Maybe I am idolising the goal and should set my sights lower? But then, if I am called to follow Jesus, I can’t quite imagine him, settled down, living in a mid terrace, doing a 9 to 5. Not the Jesus of the Gospels anyway. It would not be long before the sinners, the prostitutes and the broken beat a path to his door. If I were his neighbour, I’d want to complain to the council. Yet, maybe I am more like Christ than I realise and it is just that the people around me are hard hearted. I can imagine my wife’s response to that. There again, maybe I should just repent of my sloth and rebellion: Dust and ashes, and all that. Yet, is this even a possible goal? So many options. Maybe I just need to see a doctor and get a life.
However, I cannot write a theological narrative and just move on. Theology is nothing unless it means something and this gap must be faced. I must allow myself to be nailed to its uncomfortable truth until it becomes my reality, or until I hear God.

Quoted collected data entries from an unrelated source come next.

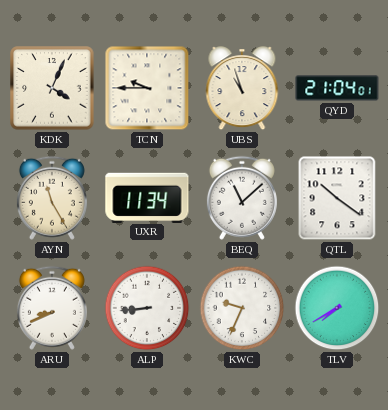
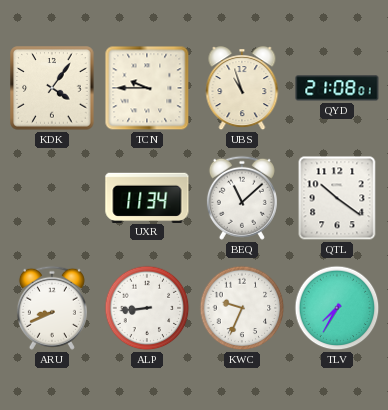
KDK: 4:04 -> 4:06
QYD: 21:04 -> 21:08
AYN: 11:25 -> none
TLV: 7:40 -> 7:35
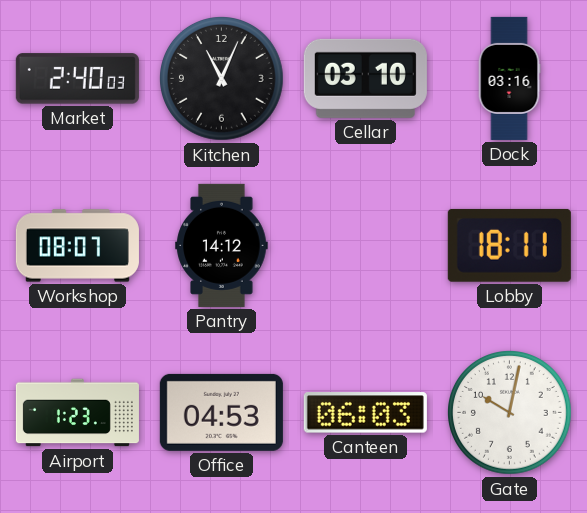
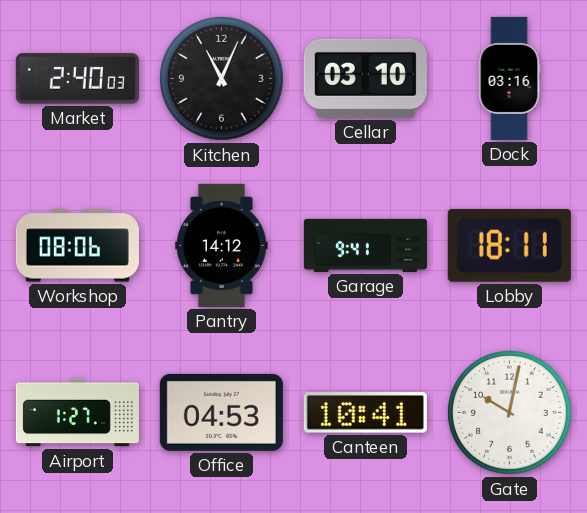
Workshop: 08:07 -> 08:06
Garage: none -> 9:41
Airport: 1:23 -> 1:27
Canteen: 06:03 -> 10:41
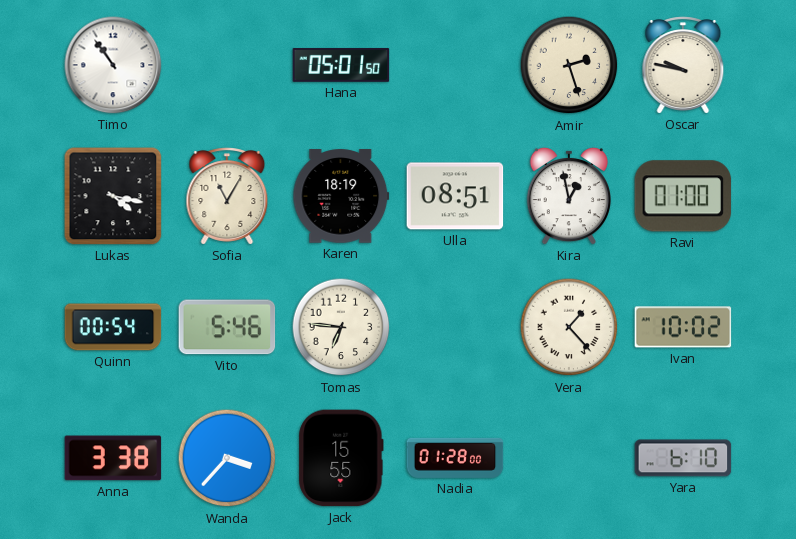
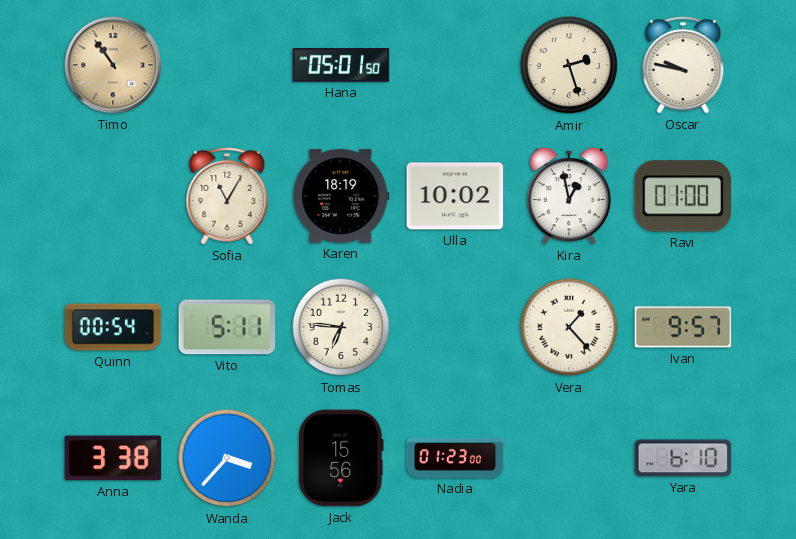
Timo dial: white -> champagne
Lukas: 4:17 -> none
Ulla: 08:51 -> 10:02
Vito: 5:46 -> 5:11
Ivan: 10:02 -> 9:57
Jack: 15:55 -> 15:56
Nadia: 01:28 -> 01:23
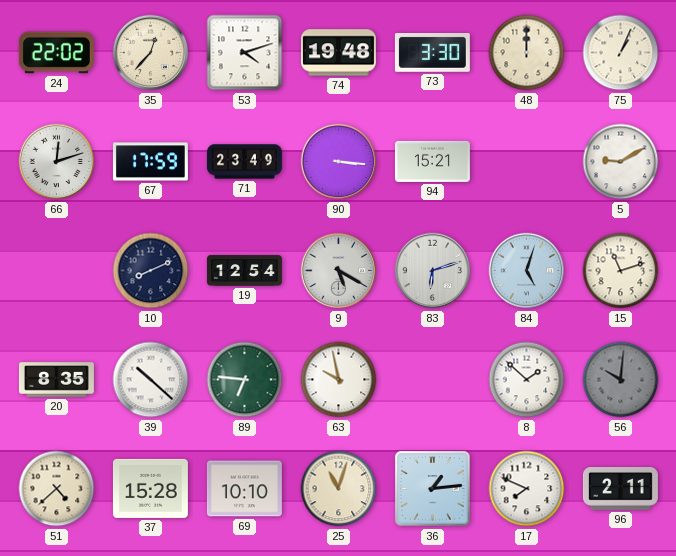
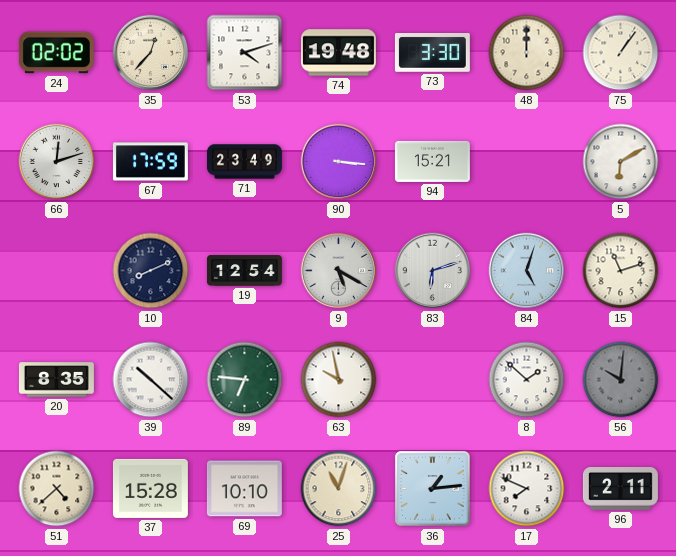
24: 22:02 -> 02:02
75: 1:04 -> 1:06
5: 9:10 -> 6:10
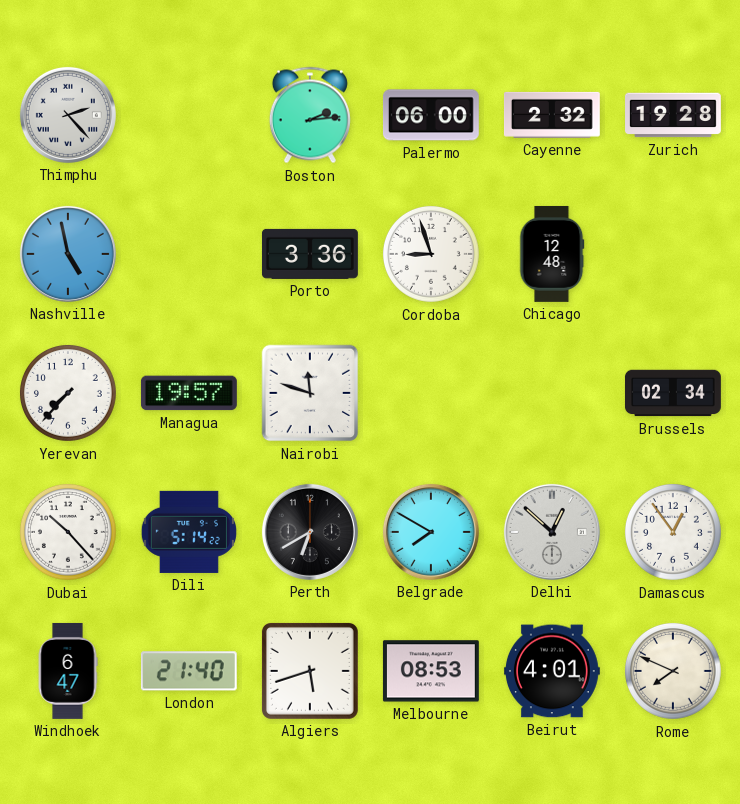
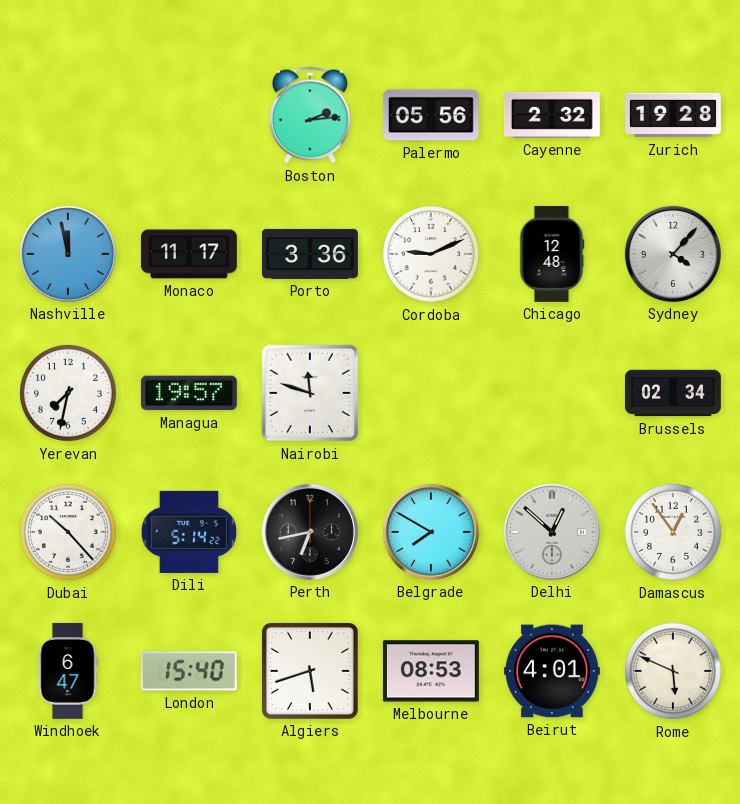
Thimphu: 2:23 -> none
Palermo: 06:00 -> 05:56
Nashville: 4:58 -> 11:58
Monaco: none -> 11:17
Cordoba: 8:57 -> 9:11
Sydney: none -> 4:07
Yerevan: 7:37 -> 7:32
Perth: 6:40 -> 6:43
London: 21:40 -> 15:40
Rome: 7:49 -> 5:49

We can look back on history and see that we are not alone in our failure to bear witness to our God of love, yet this is no excuse. It is not an excuse, but perhaps a lesson, a lesson it has taken us nearly two thousand years to learn: We cannot close the gap, for it is not in our power – and never has been. Something the first disciples knew, but somehow never quite passed on. We tried too hard. We shouldn’t have tried at all. The first disciples knew they could not do it. Peter tried, and learned when the cock crowed the third time. Saul tried, and learned on the Damascus road, becoming Paul. All that effort, all that determination, amounts to nothing. And once we know we can do nothing, we release God to do everything. For this is also what the first disciples knew: nothing is impossible, and that one day the church will have made herself ready. A day that is getting closer, for, without doubt, God is today wooing his church back. The hour has not past, and now may even be the time – the time to end the gap.